Deputy General Counsel at KPMG James McClelland agrees, but says structural barriers to parental equality run deep in the legal industry. It’s part of the reason he moved from Blake Dawson Waldron (now Ashurst) eight years ago to work at KPMG – in what is traditionally considered one of the Big Four accounting firms.
“The biggest difference between working at KPMG and what I’ve heard anecdotally from men who work at big law firms like Allens and Ashurst is that KPMG has a really clear agile work policy, which actually works in practice,” says McClelland. “I like to leave work at 6.15pm to get home to help put my kids to bed and read them a book after dinner. At a law firm, that was never really an acceptable hour to leave work. Law firms tend to want you to be at your desk. There is a focus on presenteeism.”
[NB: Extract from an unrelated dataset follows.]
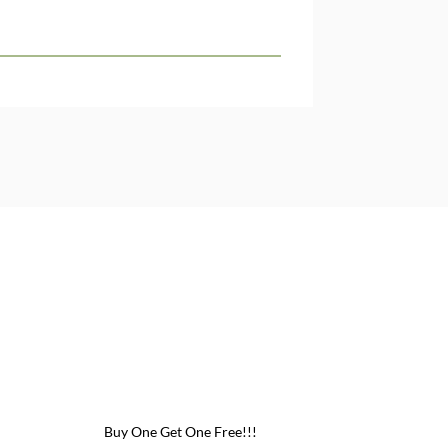
Buy One Get One Free!!!
Buy One Get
Christine Clarke agrees that the legal industry has fallen behind other professional industries in offering true flexibility for parents returning to work. She says the slow rate of change in law perhaps reflects outdated societal attitudes towards gender roles in the household.
But she is positive that the new generation of parents – which includes herself and her partner Reuben – are changing that.
“I really think there are evolving attitudes towards the gender roles within households,” says Clarke. “Young fathers are more willing to take a hands-on role. They have an attitude towards parenting that is far removed from, ‘I’m the breadwinner and you stay home to look after the child.’
“Five out of six directors at my firm are women and mothers. We’ve got partners working part-time, and another part-time mum has just been promoted to partner. Eventually I hope that egalitarian attitude will become more of a widespread community value. But it’s still in its infancy now.”